> **WORK TASK**
The records underneath are to be repeated exactly, with the pictures left out.

*** Opening of DATASET CONTENT ***

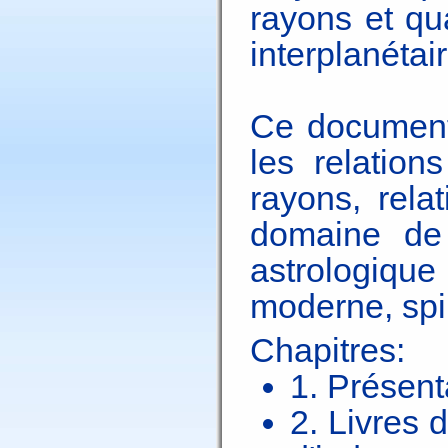
rayons et qu
interplanétai
Ce document 
les relation
rayons, rela
domaine de 
astrologiqu
moderne, spir
Chapitres:
1. Présent
2. Livres 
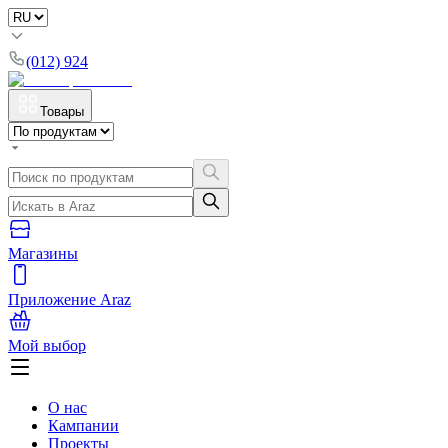
(012) 924
Товары
Магазины
Приложение Araz
Мой выбор
О нас
Кампании
Проекты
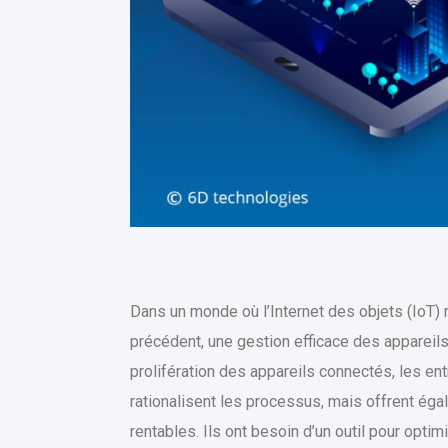
Dans un monde où l’Internet des objets (IoT)
précédent, une gestion efficace des appareils
prolifération des appareils connectés, les e
rationalisent les processus, mais offrent ég
rentables. Ils ont besoin d’un outil pour optim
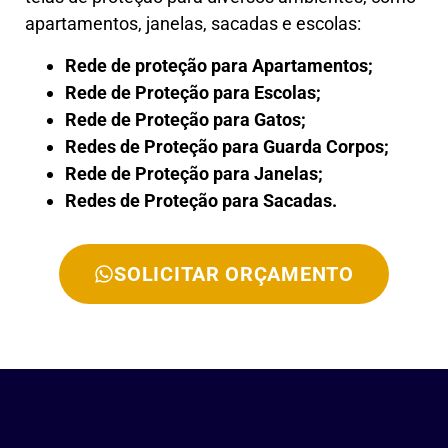
apartamentos, janelas, sacadas e escolas:
Rede de proteção para Apartamentos;
Rede de Proteção para Escolas;
Rede de Proteção para Gatos;
Redes de Proteção para Guarda Corpos;
Rede de Proteção para Janelas;
Redes de Proteção para Sacadas.
SOLICITAR ORÇAMENTO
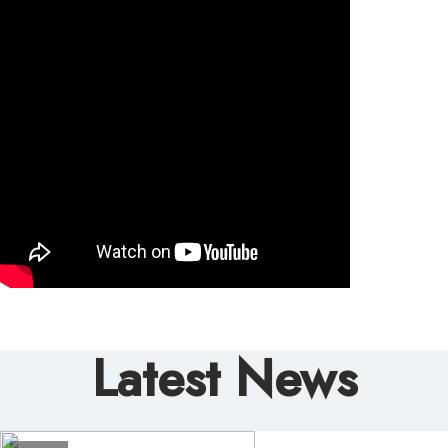
Latest News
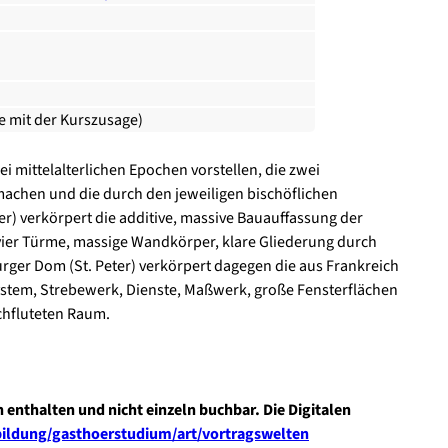
ie mit der Kurszusage)
 mittelalterlichen Epochen vorstellen, die zwei
achen und die durch den jeweiligen bischöflichen
r) verkörpert die additive, massive Bauauffassung der
 vier Türme, massige Wandkörper, klare Gliederung durch
ger Dom (St. Peter) verkörpert dagegen die aus Frankreich
ystem, Strebewerk, Dienste, Maßwerk, große Fensterflächen
chfluteten Raum.
n enthalten und nicht einzeln buchbar. Die Digitalen
rbildung/gasthoerstudium/art/vortragswelten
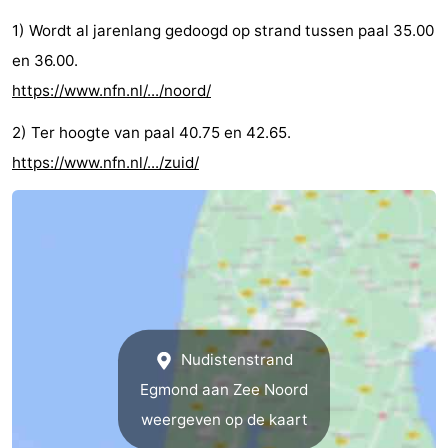
1) Wordt al jarenlang gedoogd op strand tussen paal 35.00
en 36.00.
https://www.nfn.nl/.../noord/
2) Ter hoogte van paal 40.75 en 42.65.
https://www.nfn.nl/.../zuid/
Nudistenstrand
Egmond aan Zee Noord
weergeven op de kaart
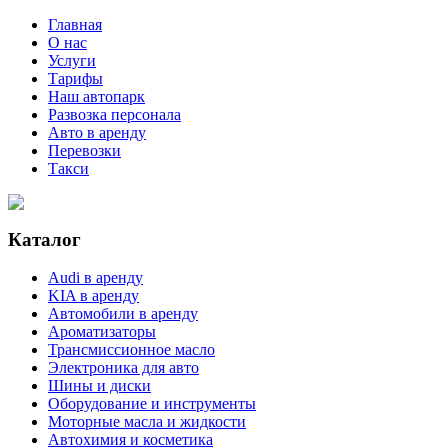
Главная
О нас
Услуги
Тарифы
Наш автопарк
Развозка персонала
Авто в аренду
Перевозки
Такси
Каталог
Audi в аренду
KIA в аренду
Автомобили в аренду
Ароматизаторы
Трансмиссионное масло
Электроника для авто
Шины и диски
Оборудование и инструменты
Моторные масла и жидкости
Автохимия и косметика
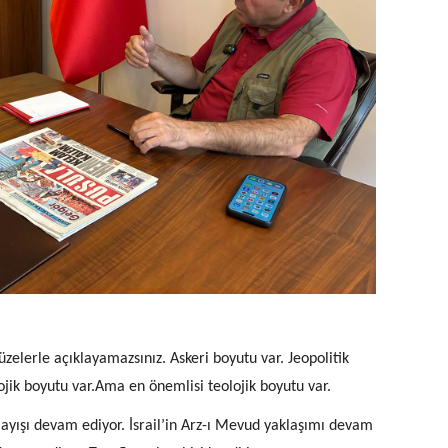
füzelerle açıklayamazsınız. Askeri boyutu var. Jeopolitik
jik boyutu var.Ama en önemlisi teolojik boyutu var.
anlayışı devam ediyor. İsrail’in Arz-ı Mevud yaklaşımı devam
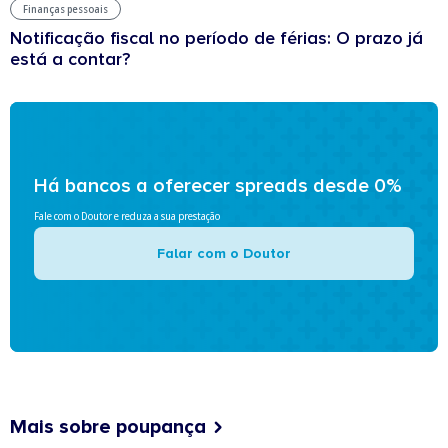
Finanças pessoais
Notificação fiscal no período de férias: O prazo já
está a contar?
Há bancos a oferecer spreads desde 0%
Fale com o Doutor e reduza a sua prestação
Falar com o Doutor
Mais sobre poupança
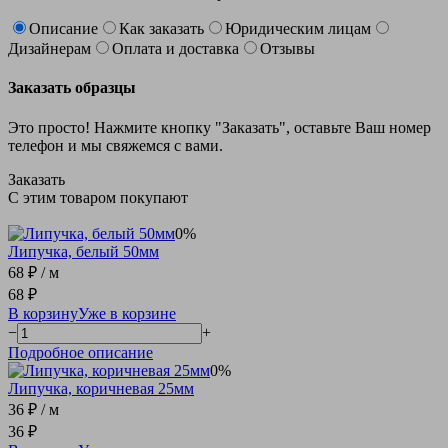
Описание
Как заказать
Юридическим лицам
Дизайнерам
Оплата и доставка
Отзывы
Заказать образцы
Это просто! Нажмите кнопку "Заказать", оставьте Ваш номер
телефон и мы свяжемся с вами.
Заказать
С этим товаром покупают
0%
Липучка, белый 50мм
68 ₽
/ м
68 ₽
В корзину
Уже в корзине
−
+
Подробное описание
0%
Липучка, коричневая 25мм
36 ₽
/ м
36 ₽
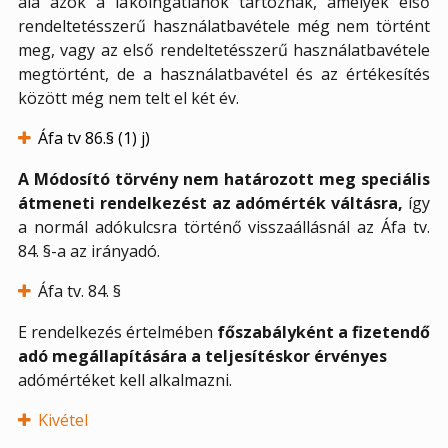
alá azok a lakóingatlanok tartoznak, amelyek első
rendeltetésszerű használatbavétele még nem történt
meg, vagy az első rendeltetésszerű használatbavétele
megtörtént, de a használatbavétel és az értékesítés
között még nem telt el két év.
Áfa tv 86.§ (1) j)
A Módosító törvény nem határozott meg speciális
átmeneti rendelkezést az adómérték váltásra,
így
a normál adókulcsra történő visszaállásnál az Áfa tv.
84. §-a az irányadó.
Áfa tv. 84. §
E rendelkezés értelmében
főszabályként a fizetendő
adó megállapítására a teljesítéskor érvényes
adómértéket kell alkalmazni.
Kivétel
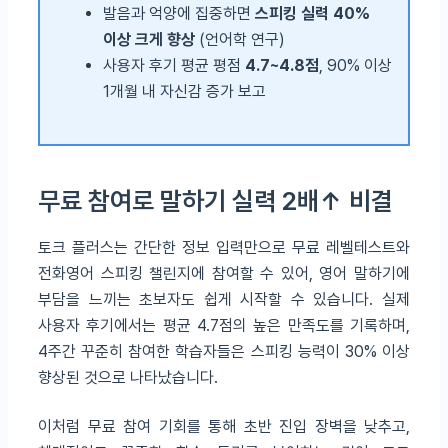
발음과 억양에 집중하면
스피킹 실력 40%
이상 크게 향상
(언어학 연구)
사용자 후기 평균 평점
4.7~4.8점
, 90% 이상
1개월 내 자신감 증가 보고
무료 참여로 말하기 실력 2배↑ 비결
토크 플러스는 간단한 정보 입력만으로 무료 레벨테스트와
전화영어 스피킹 챌린지에 참여할 수 있어, 영어 말하기에
부담을 느끼는 초보자도 쉽게 시작할 수 있습니다. 실제
사용자 후기에서는 평균 4.7점의 높은 만족도를 기록하며,
4주간 꾸준히 참여한 학습자들은 스피킹 능력이 30% 이상
향상된 것으로 나타났습니다.
이처럼 무료 참여 기회를 통해 초반 진입 장벽을 낮추고,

*** Close of DATASET CONTENT ***

> **WRITTEN SOLUTION**
rayons et qu
interplanétai
Ce document 
les relation
rayons, rela
domaine de 
astrologiqu
moderne, spir
Chapitres:
1. Présent
2. Livres 
(012) 924
Товары
Магазины
Приложение Araz
Мой выбор
О нас
Кампании
Проекты
Dans un monde où l’Internet des objets (IoT)
précédent, une gestion efficace des appareils
prolifération des appareils connectés, les e
rationalisent les processus, mais offrent ég
rentables. Ils ont besoin d’un outil pour optim
apartamentos, janelas, sacadas e escolas:
Rede de proteção para Apartamentos;
Rede de Proteção para Escolas;
Rede de Proteção para Gatos;
Redes de Proteção para Guarda Corpos;
Rede de Proteção para Janelas;
Redes de Proteção para Sacadas.
SOLICITAR ORÇAMENTO
Latest News
ie mit der Kurszusage)
 mittelalterlichen Epochen vorstellen, die zwei
achen und die durch den jeweiligen bischöflichen
r) verkörpert die additive, massive Bauauffassung der
 vier Türme, massige Wandkörper, klare Gliederung durch
ger Dom (St. Peter) verkörpert dagegen die aus Frankreich
ystem, Strebewerk, Dienste, Maßwerk, große Fensterflächen
chfluteten Raum.
n enthalten und nicht einzeln buchbar. Die Digitalen
rbildung/gasthoerstudium/art/vortragswelten
1) Wordt al jarenlang gedoogd op strand tussen paal 35.00
en 36.00.
https://www.nfn.nl/.../noord/
2) Ter hoogte van paal 40.75 en 42.65.
https://www.nfn.nl/.../zuid/
Nudistenstrand
Egmond aan Zee Noord
weergeven op de kaart
Главная
О нас
Услуги
Тарифы
Наш автопарк
Развозка персонала
Авто в аренду
Перевозки
Такси
Каталог
Audi в аренду
KIA в аренду
Автомобили в аренду
Ароматизаторы
Трансмиссионное масло
Электроника для авто
Шины и диски
Оборудование и инструменты
Моторные масла и жидкости
Автохимия и косметика
füzelerle açıklayamazsınız. Askeri boyutu var. Jeopolitik
jik boyutu var.Ama en önemlisi teolojik boyutu var.
anlayışı devam ediyor. İsrail’in Arz-ı Mevud yaklaşımı devam
Finanças pessoais
Notificação fiscal no período de férias: O prazo já
está a contar?
Há bancos a oferecer spreads desde 0%
Fale com o Doutor e reduza a sua prestação
Falar com o Doutor
Mais sobre poupança
Описание
Как заказать
Юридическим лицам
Дизайнерам
Оплата и доставка
Отзывы
Заказать образцы
Это просто! Нажмите кнопку "Заказать", оставьте Ваш номер
телефон и мы свяжемся с вами.
Заказать
С этим товаром покупают
0%
Липучка, белый 50мм
68 ₽
/ м
68 ₽
В корзину
Уже в корзине
−
+
Подробное описание
0%
Липучка, коричневая 25мм
36 ₽
/ м
36 ₽
alá azok a lakóingatlanok tartoznak, amelyek első
rendeltetésszerű használatbavétele még nem történt
meg, vagy az első rendeltetésszerű használatbavétele
megtörtént, de a használatbavétel és az értékesítés
között még nem telt el két év.
Áfa tv 86.§ (1) j)
A Módosító törvény nem határozott meg speciális
átmeneti rendelkezést az adómérték váltásra,
így
a normál adókulcsra történő visszaállásnál az Áfa tv.
84. §-a az irányadó.
Áfa tv. 84. §
E rendelkezés értelmében
főszabályként a fizetendő
adó megállapítására a teljesítéskor érvényes
adómértéket kell alkalmazni.
Kivétel
발음과 억양에 집중하면
스피킹 실력 40%
이상 크게 향상
(언어학 연구)
사용자 후기 평균 평점
4.7~4.8점
, 90% 이상
1개월 내 자신감 증가 보고
무료 참여로 말하기 실력 2배↑ 비결
토크 플러스는 간단한 정보 입력만으로 무료 레벨테스트와
전화영어 스피킹 챌린지에 참여할 수 있어, 영어 말하기에
부담을 느끼는 초보자도 쉽게 시작할 수 있습니다. 실제
사용자 후기에서는 평균 4.7점의 높은 만족도를 기록하며,
4주간 꾸준히 참여한 학습자들은 스피킹 능력이 30% 이상
향상된 것으로 나타났습니다.
이처럼 무료 참여 기회를 통해 초반 진입 장벽을 낮추고,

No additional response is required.